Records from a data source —
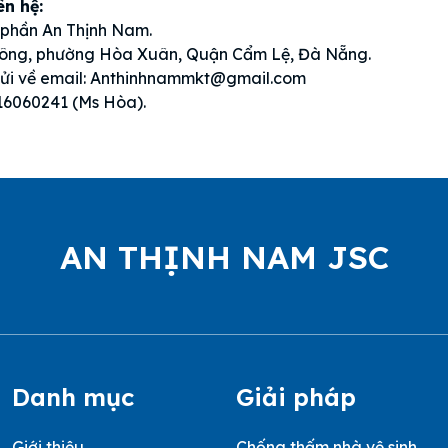
ên hệ:
 phần An Thịnh Nam.
 Công, phường Hòa Xuân, Quận Cẩm Lệ, Đà Nẵng.
gửi về email: Anthinhnammkt@gmail.com
916060241 (Ms Hòa).
AN THỊNH NAM JSC
Danh mục
Giải pháp
Giới thiệu
Chống thấm nhà vệ sinh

Exercise aim — What is needed is an exact copy of the lines from the one containing "916060241 (Ms Hòa)." through the final line of the data, both included, and nothing more.

Response area —
916060241 (Ms Hòa).
AN THỊNH NAM JSC
Danh mục
Giải pháp
Giới thiệu
Chống thấm nhà vệ sinh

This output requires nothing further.